Whether this conference delivers peace or sows deeper divisions remains to be seen. But one thing is certain: the rules of the diplomatic game are changing, and Israel finds itself increasingly sidelined by a coalition of powers determined to define the future of the Middle East—without its consent.

3 COMMENTS

  1. Meaningless, without US and Israeli participation. Macron is a cuck whose own country is inundated.

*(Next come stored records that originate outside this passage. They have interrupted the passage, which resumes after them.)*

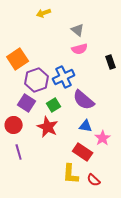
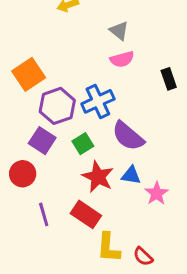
red star: (48, 127) -> (98, 177), moved
purple line: (19, 152) -> (44, 214), moved
red rectangle: (83, 152) -> (86, 214), moved

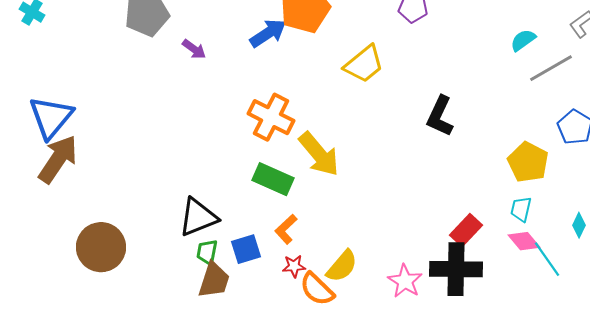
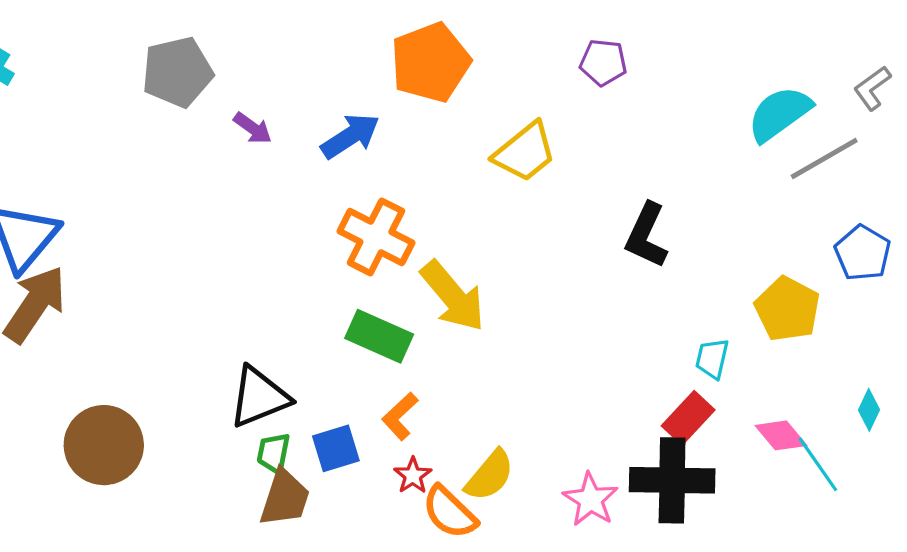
blue arrow: (268, 33) -> (350, 136), moved
cyan semicircle: (523, 40) -> (779, 114), size x1.6
cyan trapezoid: (521, 209) -> (712, 359), moved
red star: (294, 266) -> (413, 476), turned -30

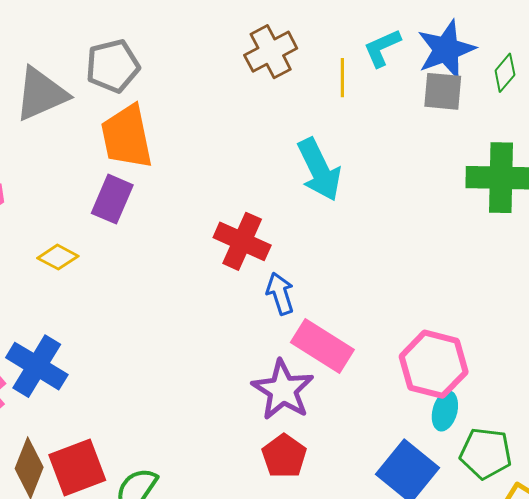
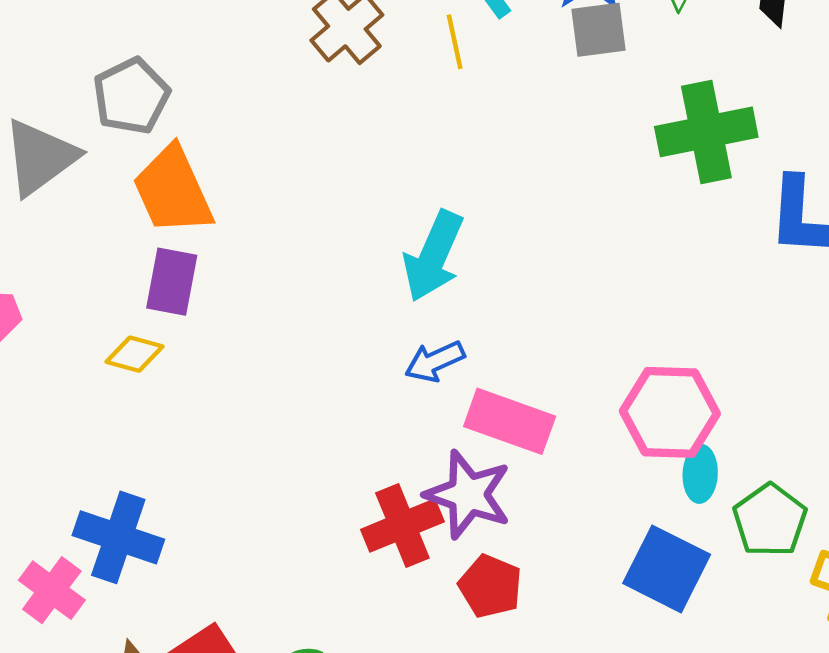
cyan arrow: (319, 170) -> (433, 256), moved, turned 62
red cross: (242, 241) -> (402, 526), moved, turned -34
yellow diamond: (58, 257) -> (135, 354), moved
blue arrow: (280, 294) -> (435, 361), turned -84
green pentagon: (486, 453) -> (770, 520), turned -30

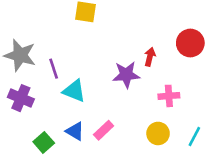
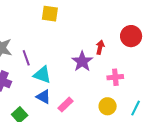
purple star: (126, 75) -> (82, 61), turned -30
blue triangle: (75, 131) -> (43, 97), moved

France First is something alien to him and undesirable. No pride and no vision.

  2. This is a classic experiment in futility. They can meet. They can make speeches. They can declare. They can insist. They can sanction. They can do whatever they want but the so much as conceivability of a “Palestinian State” is farther away than it’s ever been. In fact, it isn’t conceivable at all. Macron, for his part, is a classic European anti-Semite in a designer suit so it’s not a surprise that he’s doubling down on something intended for one purpose and that’s to hurt Jews in one way or another. The Saudis for their part are, well, Saudis.

  3. The statehood proponents try to reassure the Jewish public by using vague, soothing terms such as “security guarantees” and “demilitarization.” But those words are worthless. No Arab regime has ever been demilitarized, and nobody can “guarantee” Israel’s security—because there is no government on earth that will ever have the political will to step in and forcibly demilitarize or guarantee anything.